Policy implications resulting from connecting survival models to the underlying biological processes
*Sidney Klawansky, Harvard School of Public Health 

Keywords: survival, Cox proportional hazards model, accelerated failure time model, non-proportional hazards, postponement, cost-effectiveness

The Cox proportional hazards model is widely used to compare groups in survival analysis. For some diseases, the proportionality assumption seems to be consistent with both the data and the underlying biological process. However, in a number of major disease areas, the hazard ratio changes over time. In these cases, the non-proportional hazards behavior over time may be understood as the natural biological consequence of diseases, such as heart disease and cancer, that progress over time to a sentinel event such as heart attack, stroke or death. The time scaled proportional hazards model, aka the joint hazard and time scaling model, was derived to transform a distribution of disease progression rates into a distribution of arrival times at the sentinel event as reflected in the hazard. Because the model independently scales the hazard and time dimensions, it has far greater flexibility to accommodate a wide range of data, especially non-proportional data, than do standard models. In fact, standard models such as the proportional hazards (PH) and the accelerated failure time (AFT) model are simply special cases of the joint model.

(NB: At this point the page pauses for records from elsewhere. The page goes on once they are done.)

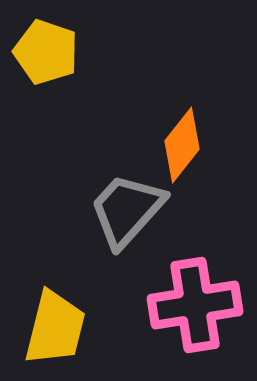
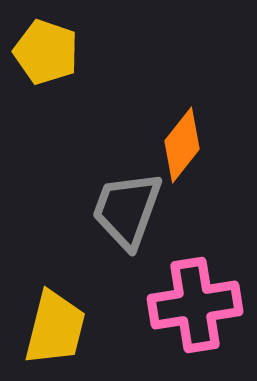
gray trapezoid: rotated 22 degrees counterclockwise
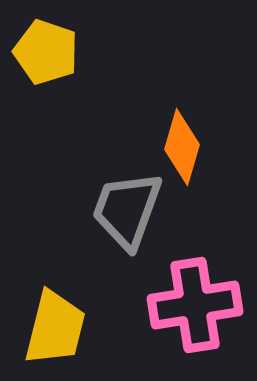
orange diamond: moved 2 px down; rotated 22 degrees counterclockwise
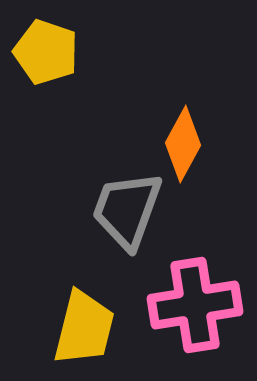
orange diamond: moved 1 px right, 3 px up; rotated 12 degrees clockwise
yellow trapezoid: moved 29 px right
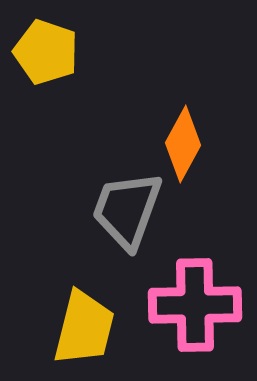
pink cross: rotated 8 degrees clockwise
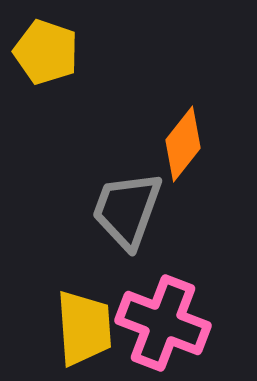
orange diamond: rotated 10 degrees clockwise
pink cross: moved 32 px left, 18 px down; rotated 22 degrees clockwise
yellow trapezoid: rotated 18 degrees counterclockwise
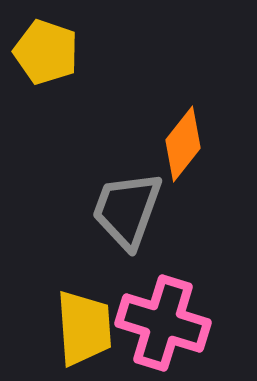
pink cross: rotated 4 degrees counterclockwise
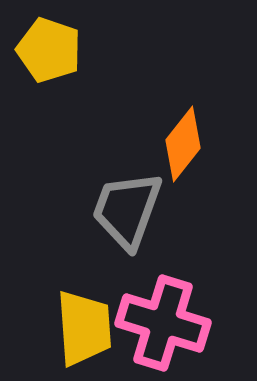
yellow pentagon: moved 3 px right, 2 px up
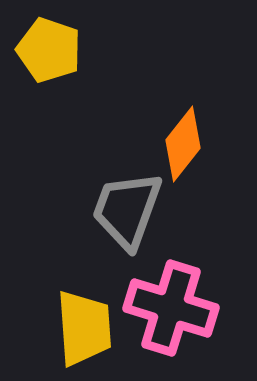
pink cross: moved 8 px right, 15 px up
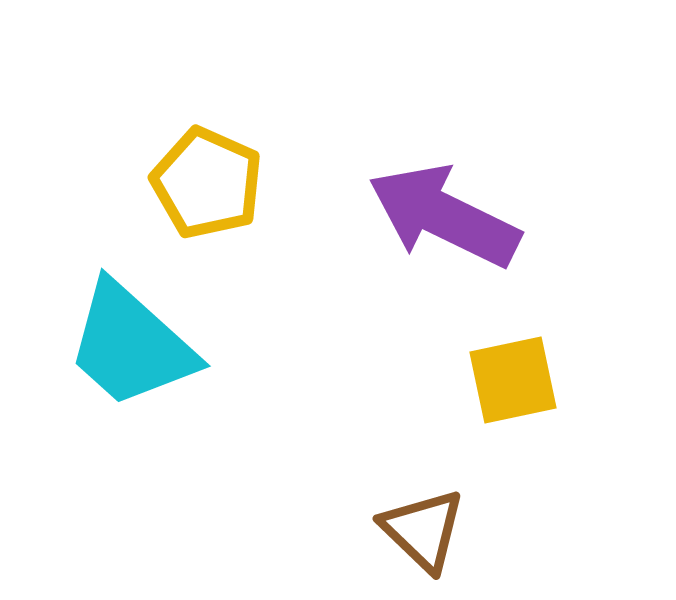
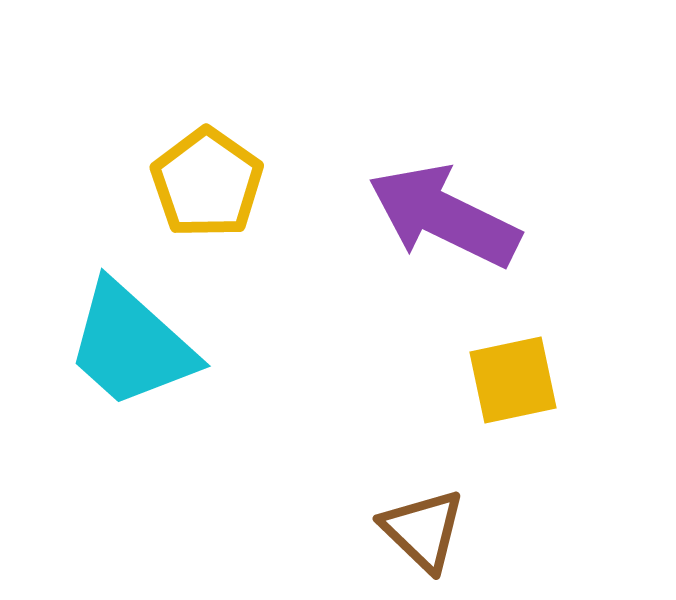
yellow pentagon: rotated 11 degrees clockwise
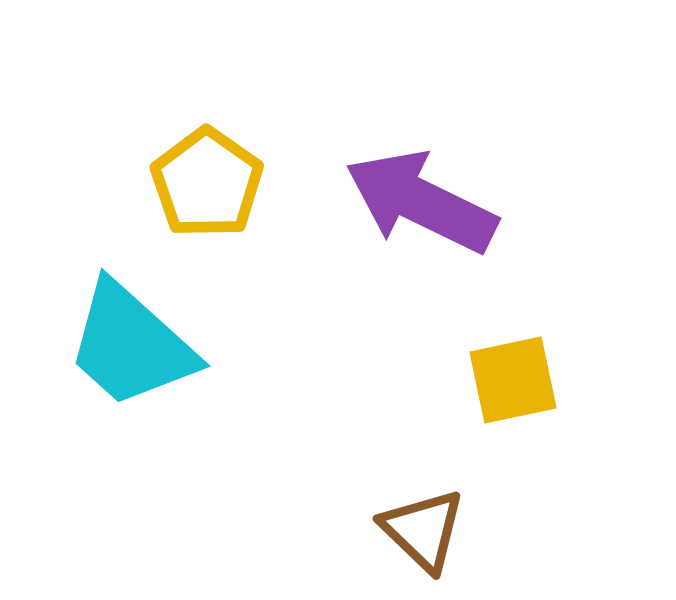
purple arrow: moved 23 px left, 14 px up
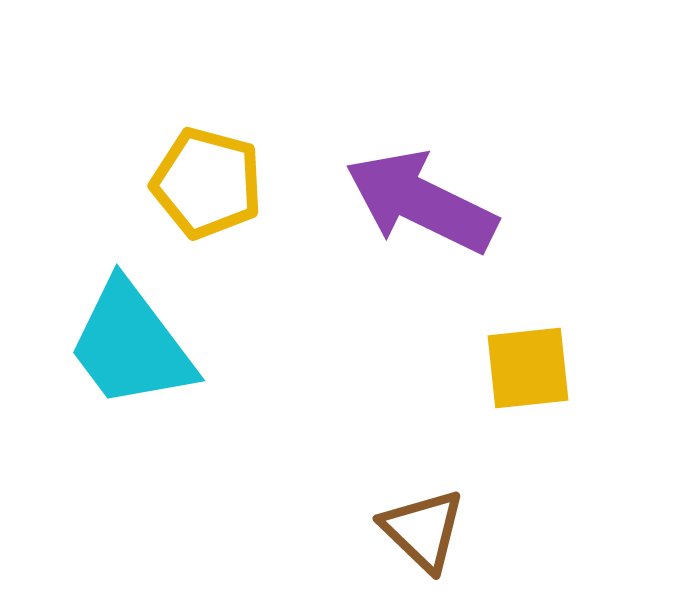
yellow pentagon: rotated 20 degrees counterclockwise
cyan trapezoid: rotated 11 degrees clockwise
yellow square: moved 15 px right, 12 px up; rotated 6 degrees clockwise
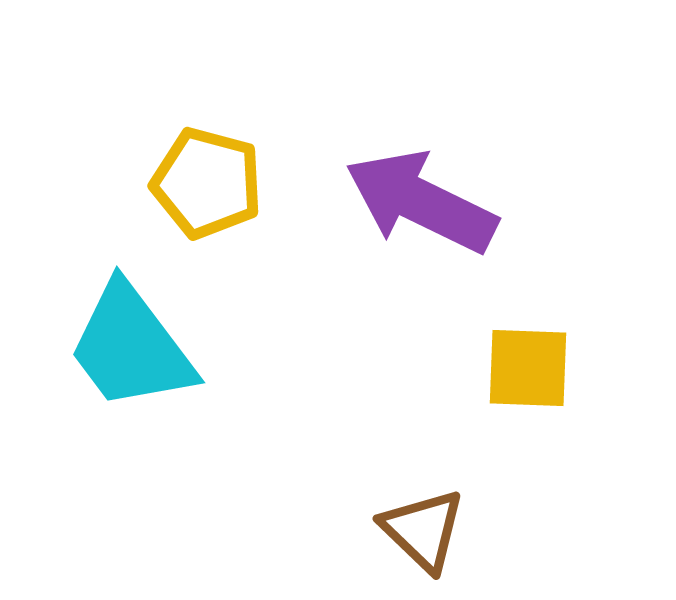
cyan trapezoid: moved 2 px down
yellow square: rotated 8 degrees clockwise
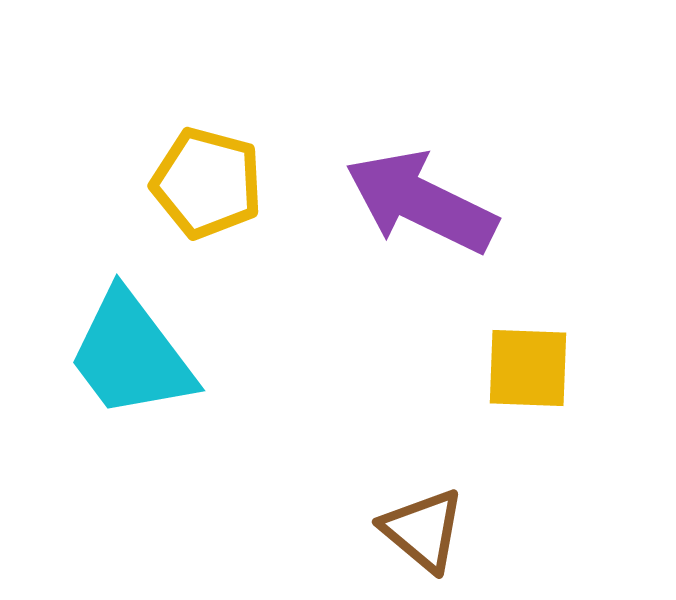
cyan trapezoid: moved 8 px down
brown triangle: rotated 4 degrees counterclockwise
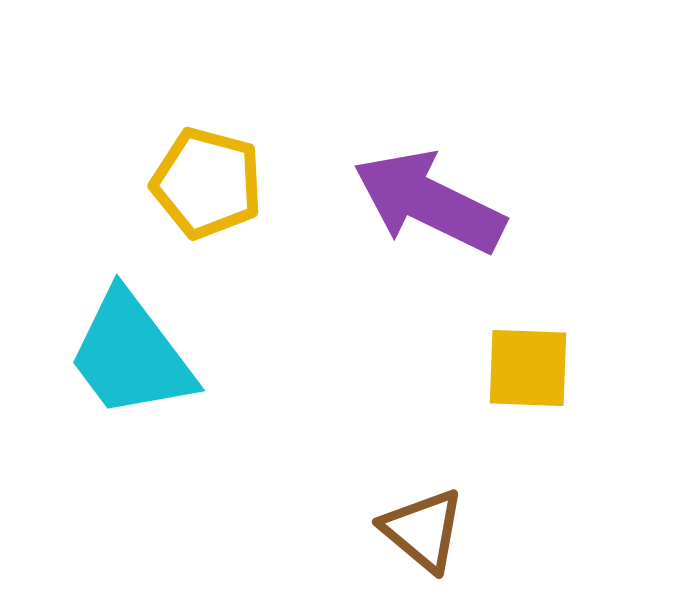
purple arrow: moved 8 px right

Because of the biodynamic behavior with time, the hazards comparing a successfully treated group having a better prognosis with a control group having a less favorable one will likely show the smallest hazard ratio early, indicating the greatest survival benefit. However, the hazard ratio will probably increase over time, indicating decreased survival benefit at later times, due to the increased occurrence of deaths that were initially postponed in the more favorable group. This increasing hazard ratio over time was observed in NCI registry data for 22,488 local v. 21,968 regional breast cancer cases, where local breast cancer carries a better prognosis than does regional disease. The hazard ratio increased from 0.16 to 0.45 over a follow-up period of 20 years.

The joint model suggests important features for cost-effectiveness analyses and for health policy. Clinical trials in heart disease and cancer that typically end at 3-5 years may cite hazard ratios that are favorable, but that may well increase at later times. With survival benefits decreasing and side effects accumulating over time, the best cost-effectiveness ratios could occur early and less favorable ratios could occur later. The policy implications of this changing benefit over time due to the underlying biological behavior need to be considered.